▸ **Directions for this task**
For any picture in the lines below, please leave it out and copy the rest exactly.

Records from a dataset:
☆ ☆ ☆ ☆ ☆

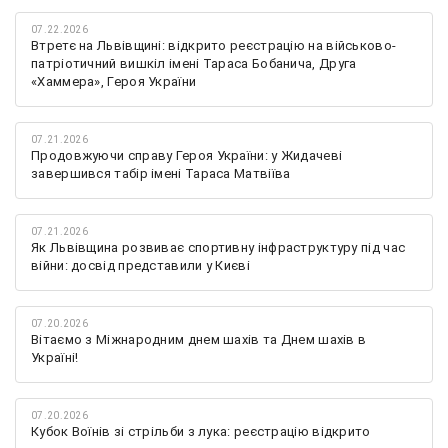
07.22.2026
Втретє на Львівщині: відкрито реєстрацію на військово-
патріотичний вишкіл імені Тараса Бобанича, Друга
«Хаммера», Героя України
07.21.2026
Продовжуючи справу Героя України: у Жидачеві
завершився табір імені Тараса Матвіїва
07.21.2026
Як Львівщина розвиває спортивну інфраструктуру під час
війни: досвід представили у Києві
07.20.2026
Вітаємо з Міжнародним днем шахів та Днем шахів в
Україні!
07.20.2026
Кубок Воїнів зі стрільби з лука: реєстрацію відкрито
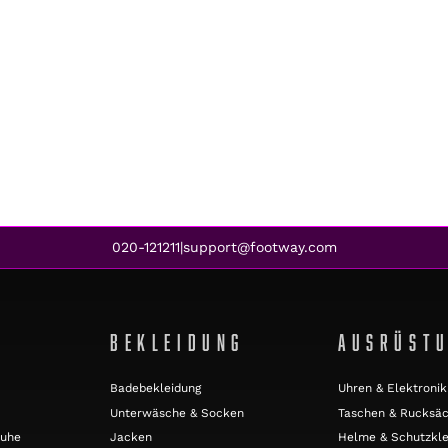
020-121211
support@footway.com
|
BEKLEIDUNG
AUSRÜST
Badebekleidung
Uhren & Elektronik
Unterwäsche & Socken
Taschen & Rucksä
huhe
Jacken
Helme & Schutzkle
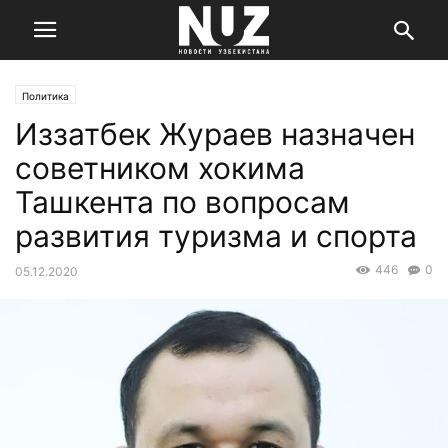
Политика
Иззатбек Жураев назначен
советником хокима
Ташкента по вопросам
развития туризма и спорта
446
0
05.12.2020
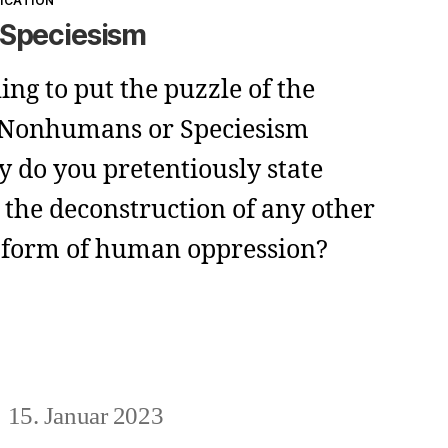
FICATION
Speciesism
ling to put the puzzle of the
of Nonhumans or Speciesism
y do you pretentiously state
the deconstruction of any other
r form of human oppression?
s
15. Januar 2023
eitragsdatum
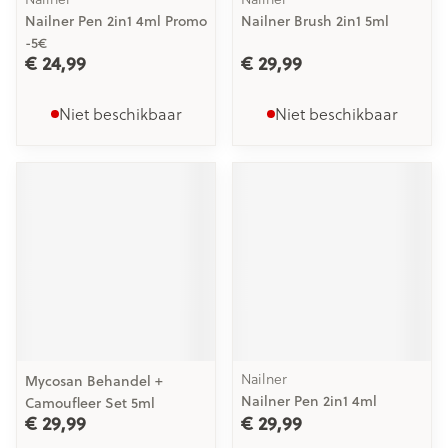
Nailner Pen 2in1 4ml Promo
Nailner Brush 2in1 5ml
-5€
€ 24,99
€ 29,99
Niet beschikbaar
Niet beschikbaar
Nailner
Mycosan Behandel +
Nailner Pen 2in1 4ml
Camoufleer Set 5ml
€ 29,99
€ 29,99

☆ ☆ ☆ ☆ ☆

▸ **Exercise output**
07.22.2026
Втретє на Львівщині: відкрито реєстрацію на військово-
патріотичний вишкіл імені Тараса Бобанича, Друга
«Хаммера», Героя України
07.21.2026
Продовжуючи справу Героя України: у Жидачеві
завершився табір імені Тараса Матвіїва
07.21.2026
Як Львівщина розвиває спортивну інфраструктуру під час
війни: досвід представили у Києві
07.20.2026
Вітаємо з Міжнародним днем шахів та Днем шахів в
Україні!
07.20.2026
Кубок Воїнів зі стрільби з лука: реєстрацію відкрито
020-121211
support@footway.com
|
BEKLEIDUNG
AUSRÜST
Badebekleidung
Uhren & Elektronik
Unterwäsche & Socken
Taschen & Rucksä
huhe
Jacken
Helme & Schutzkle
Политика
Иззатбек Жураев назначен
советником хокима
Ташкента по вопросам
развития туризма и спорта
446
0
05.12.2020
FICATION
Speciesism
ling to put the puzzle of the
of Nonhumans or Speciesism
y do you pretentiously state
the deconstruction of any other
r form of human oppression?
s
15. Januar 2023
eitragsdatum
Nailner Pen 2in1 4ml Promo
Nailner Brush 2in1 5ml
-5€
€ 24,99
€ 29,99
Niet beschikbaar
Niet beschikbaar
Nailner
Mycosan Behandel +
Nailner Pen 2in1 4ml
Camoufleer Set 5ml
€ 29,99
€ 29,99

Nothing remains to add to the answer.